La comparsa di Watson sulla soglia della porta lo sorprese ancora di più, e osservò sospettosamente il suo avvicinarsi. “Buongiorno, Holmes” disse allegramente. “Anche se per noi altri è pomeriggio. Come ti senti?”

Holmes lo guardò, poi borbottò “Non hai un bell’aspetto”

Watson ridacchiò. “È un po’ che non vedi uno specchio, direi. Ma hai ragione. Sono stato preoccupato per te. Sei sparito per diverse settimane senza una traccia su dove fossi e se fossi al sicuro.”
Guardò Holmes agitarsi e arrossire, e chiese delicatamente “Mi dirai il perché di tutto questo?”

Holmes dovette distogliere lo sguardo dai suoi occhi sinceri, pizzicò incessantemente le lenzuola. “Mi… vergognavo”

“Di cosa?” chiese Watson sinceramente confuso.
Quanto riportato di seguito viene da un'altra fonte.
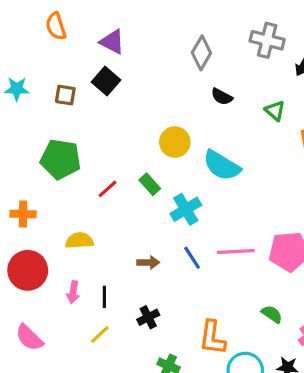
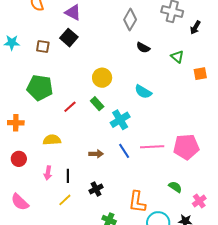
yellow circle: (175, 142) -> (102, 78), moved
cyan semicircle: (222, 165) -> (143, 92), size x0.7
red circle: (28, 270) -> (19, 159), size x0.6

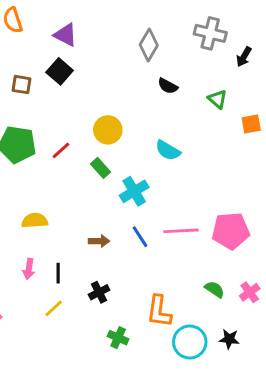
red line: (70, 107) -> (61, 150), moved
pink cross: (199, 201) -> (250, 292), moved

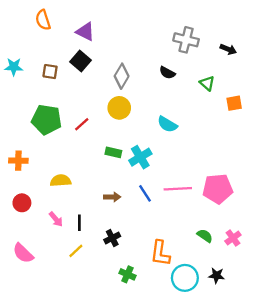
gray cross: (210, 33) -> (186, 40), moved
gray diamond: (149, 45) -> (122, 76), moved
black arrow: (244, 57) -> (228, 49), turned -98
green rectangle: (100, 168) -> (113, 152), moved, turned -35
pink arrow: (29, 269) -> (56, 219), turned -49

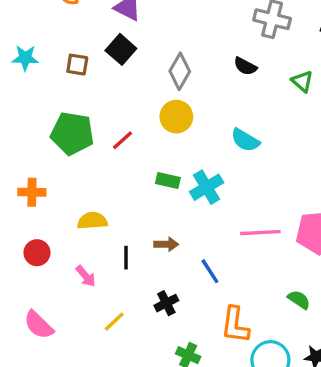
blue line: (145, 193) -> (210, 271), moved
black line: (79, 223) -> (126, 258), moved

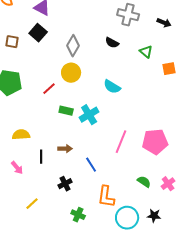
red line: (123, 140) -> (49, 89), moved
pink line: (260, 233) -> (121, 142), turned -65
yellow line: (114, 322) -> (32, 204), moved

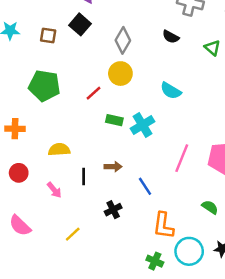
green cross: (78, 215) -> (155, 261), moved

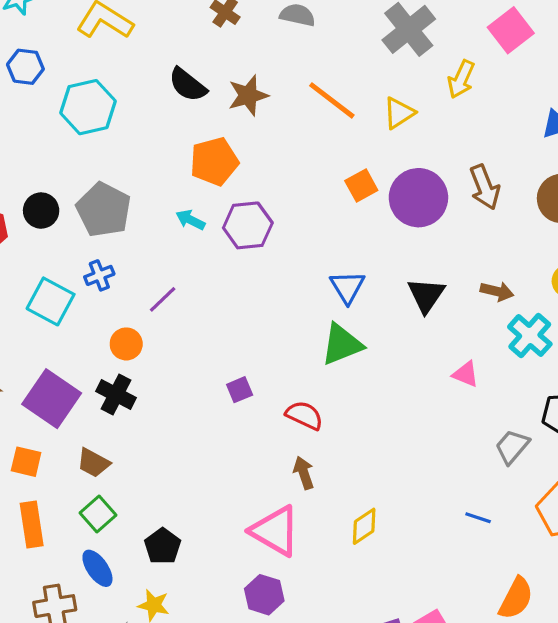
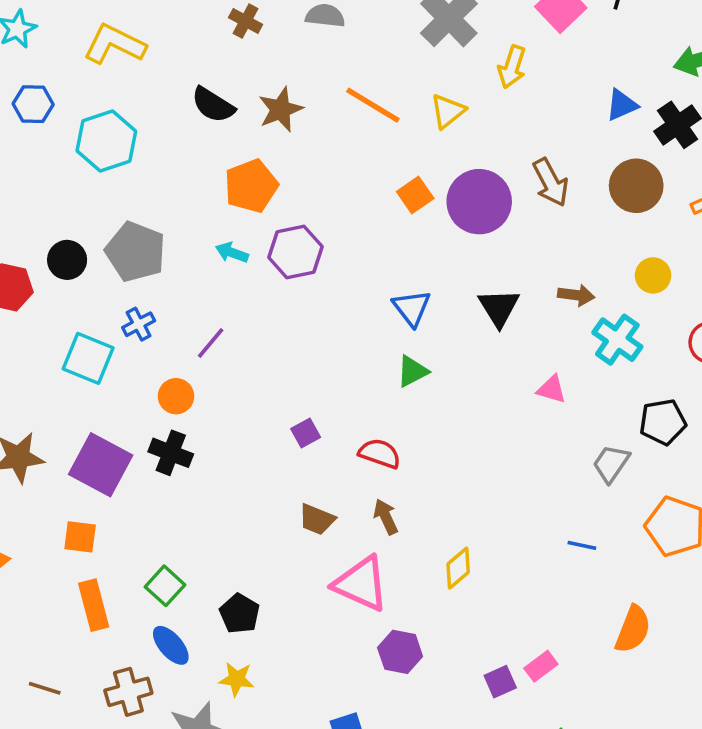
green triangle: (342, 344) -> (412, 371), size x0.7
brown trapezoid: (93, 463) -> (317, 519), moved
purple hexagon: (264, 595) -> (400, 652), moved

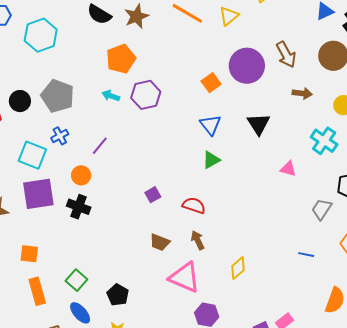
orange square: (415, 195) -> (211, 83), moved
brown arrow: (576, 295) -> (302, 93), moved
purple square: (101, 465) -> (38, 194), moved, turned -36

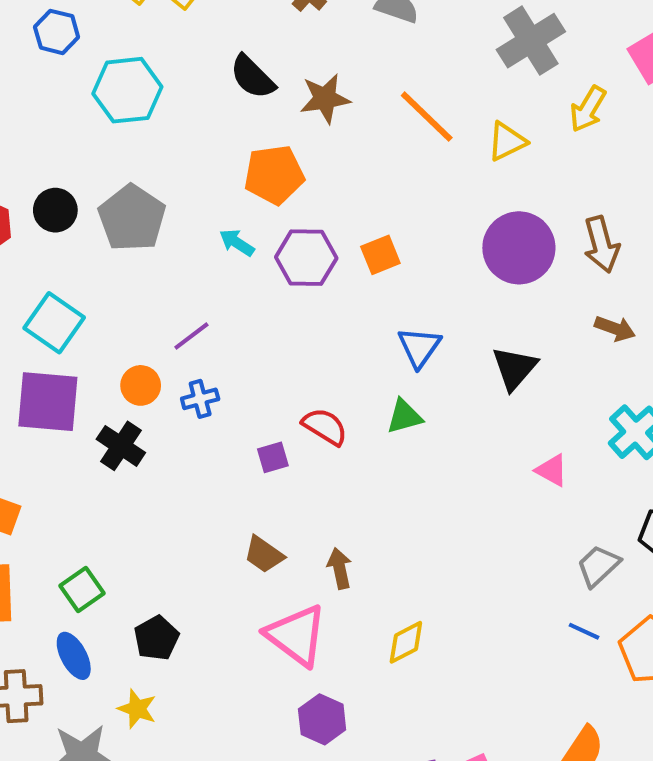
orange square: (211, 83) -> (380, 255), moved
blue cross: (60, 136) -> (200, 399), moved
red semicircle: (194, 205) -> (325, 427), moved
blue line: (306, 255) -> (584, 631), moved

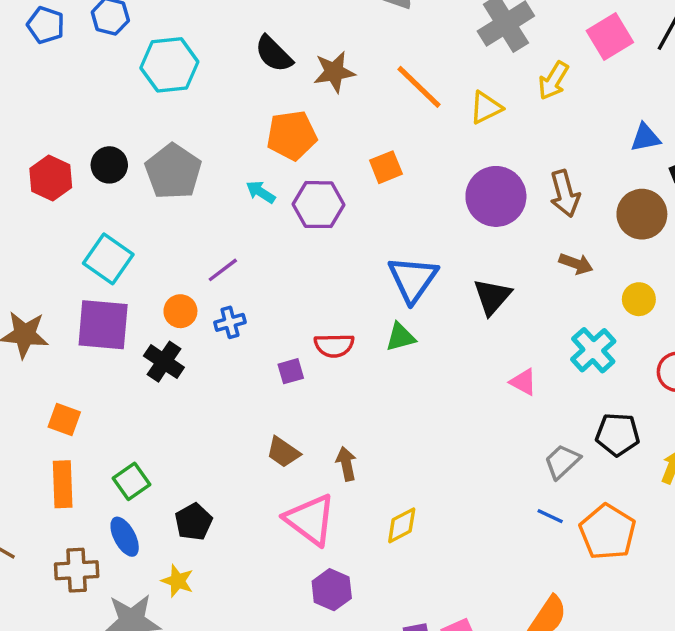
orange square: (380, 255) -> (386, 167), moved
blue triangle: (419, 347) -> (413, 279), size x1.4
red semicircle: (325, 427) -> (334, 345), turned 147

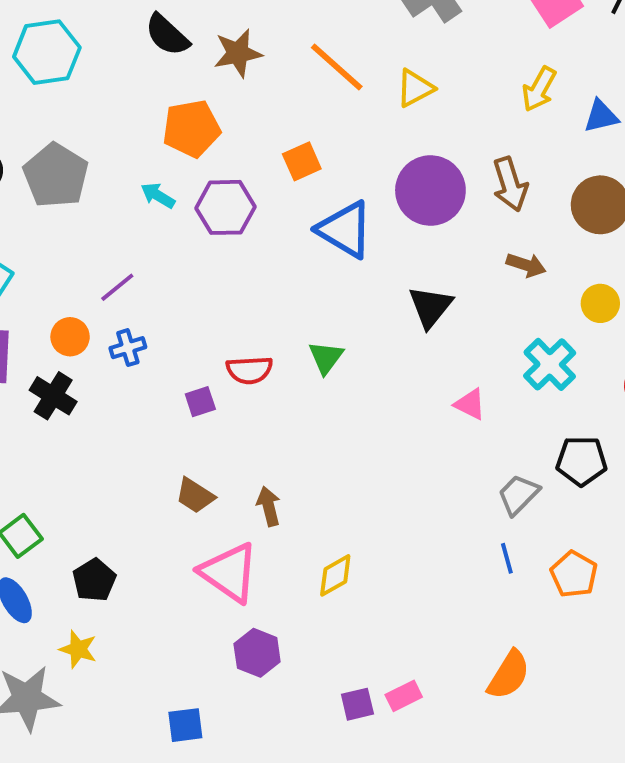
yellow arrow: (553, 81) -> (539, 89), moved
blue triangle: (413, 279) -> (345, 230), moved, turned -32
green triangle: (400, 337) -> (326, 357), turned -36
blue line: (550, 516) -> (507, 558), turned 52
orange pentagon: (608, 532) -> (574, 574), size x0.7

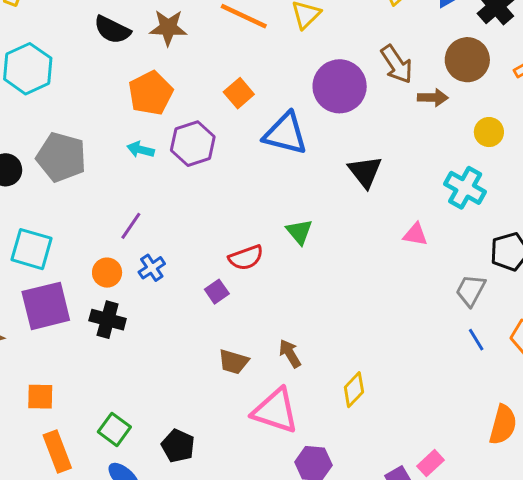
brown star: (238, 53) -> (168, 28), turned 30
brown arrow: (526, 265) -> (433, 98), moved

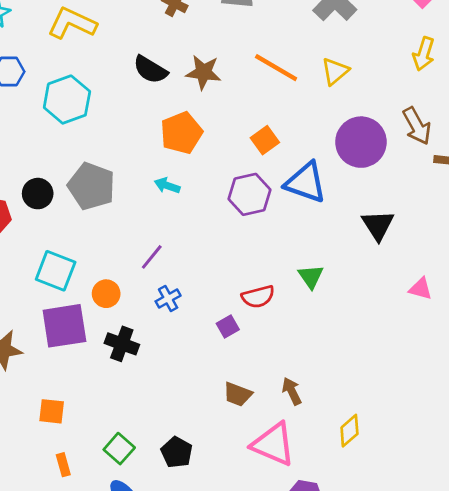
purple hexagon: (193, 144) -> (249, 194), moved
orange circle: (107, 273) -> (106, 294), moved
black pentagon: (178, 446) -> (177, 452), moved
orange rectangle: (57, 451) -> (63, 465), size x0.6

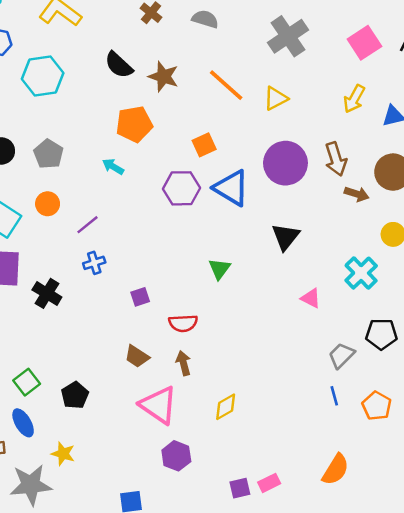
gray pentagon: (91, 186) -> (48, 154), size x0.7
orange circle: (106, 294) -> (48, 204), moved
red semicircle: (258, 297) -> (183, 323), moved

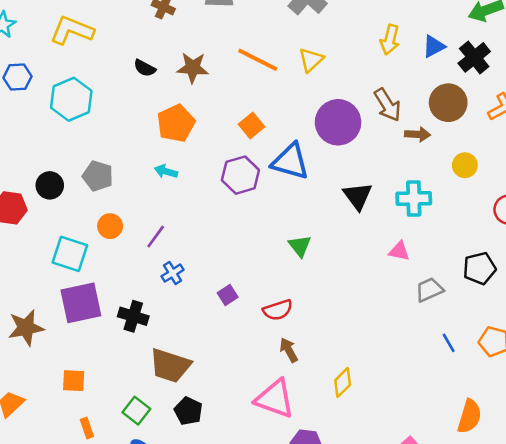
black semicircle: (119, 65) -> (145, 68), size x0.7
cyan cross: (361, 273) -> (414, 198), moved, turned -32
brown trapezoid: (137, 356) -> (170, 366), moved, size x1.6
gray trapezoid: (341, 356) -> (429, 290), moved, turned 36

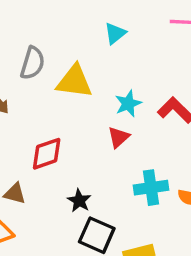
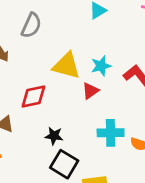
yellow triangle: (74, 81) -> (66, 66), moved
black star: (79, 201) -> (54, 136), turned -30

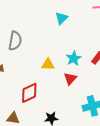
yellow triangle: (66, 66) -> (48, 64), size x0.6

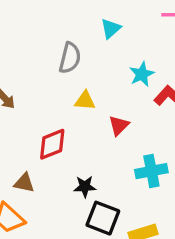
gray semicircle: (15, 41) -> (70, 58), moved
cyan star: (74, 58) -> (142, 74), moved

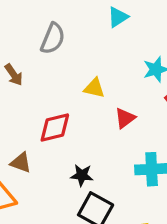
cyan triangle: (111, 29) -> (118, 17), moved
gray semicircle: (70, 58) -> (53, 38), moved

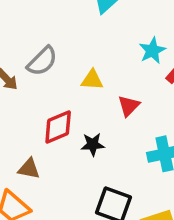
gray semicircle: (53, 38) -> (42, 61), moved, turned 32
black star: (82, 175) -> (93, 144), moved

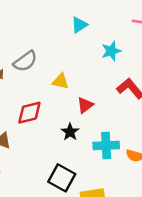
cyan star: (152, 51) -> (111, 51), moved
black star: (93, 144) -> (70, 132), moved, turned 30

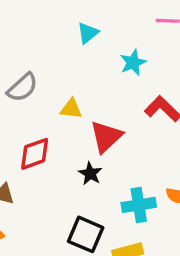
red triangle: (85, 105) -> (106, 137), size x1.5
cyan cross: (106, 146) -> (139, 205), moved

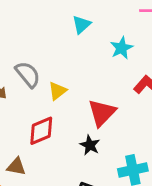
gray semicircle: (22, 88) -> (28, 74), turned -84
yellow triangle: (71, 109) -> (57, 91), moved, turned -42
Pensò di poter azzardare un’ipotesi, ma non osò parlare per paura di avere ragione.

“Mi sono imposto su di te” mormorò Holmes. “Pensavo che non avresti più voluto vivere con me né tanto meno vedermi, così me sono andato”

“Holmes” disse Watson quasi disperatamente, passandosi una mano tra i capelli e decidendo quale fosse il modo migliore di continuare quella conversazione. “Cosa ricordi esattamente di quella notte?”

Holmes gli raccontò quel poco che ricordava e cosa aveva dedotto circa la situazione quando si svegliò la mattina seguente. Watson tenne la sua espressione accuratamente neutrale, anche se era sconvolto dalle conclusioni che Holmes aveva tratto e che sembrava corrispondere perfettamente alle prove. Ma almeno il suo azzardo circa la vergogna di Holmes era completamente errato, il che gli dava un po’ di speranza.

Quando Holmes finì il suo racconto, Watson disse “Ho una sola parola per te: Norbury.”

Holmes si accigliò.

“Holmes, devo scusarmi. Non avevo realizzato che fossi così ubriaco. Pensavo che-”

“Credo che tu stia di nuovo iniziando la storia dalla fine” disse Holmes in modo un po’ scontroso.

Watson sospirò e ricominciò da capo. “Quando sono caduto sopra di te, ti ho baciato. Volevo farlo da un po’, e mi è sembrata l’occasione perfetta -se ti fossi lamentato, avrei potuto dare la colpa all’alcol. Non ti sei lamentato. Siamo andati in camera tua, e sì, tu eri sopra… perché volevo che fosse così. Se avessi capito talmente ubriaco che non te lo saresti ricordato, non avrei permesso che le cose andassero così avanti, e non ci sarebbe stato nessun fraintendimento.”

Guardò Holmes sbiancare e afferrò la sua mano in modo rassicurante. Holmes la strinse con entrambe le sue mentre processava ciò che Watson aveva detto. Perciò non aveva…? Watson aveva voluto…? Sembrava quasi troppo da sopportare dopo la disperazione e le privazioni delle settimane precedenti. “Sono stato uno sciocco” disse tristemente.

“Forse, ma sei il mio sciocco.” Watson si sedette sul bordo del letto e lo baciò delicatamente. Appoggiò la fronte sulla sua e disse “Promettimi soltanto che no scapperai più via così.”

“Non così, no” acconsentì Holmes. “ma se c’è un caso, non posso garantire nulla.”

“Quello lo sapevo già” rispose con un sorriso afflitto. Si sedette e fece per alzarsi, ma Holmes afferrò il suo polso per tenerlo. “Va tutto bene, torno subito. Ho solo bisogno di chiedere alla signora Hudson di portare altro brodo per te e del tè per me.”

Holmes annuì e lasciò il polso riluttante. Quando la signora Hudson venne e andò via, Watson si sedette accanto a Holmes sul letto e lasciò che si accoccolasse su di lui, passando le dita tra i capelli scuri. Parlarono con calma fino a quando Holmes non ebbe di nuovo sonno; Watson rimase lì con lui, i loro corpi a contatto, e sperò che questo inizio difficile non presagisse il corso di tutta la loro relazione.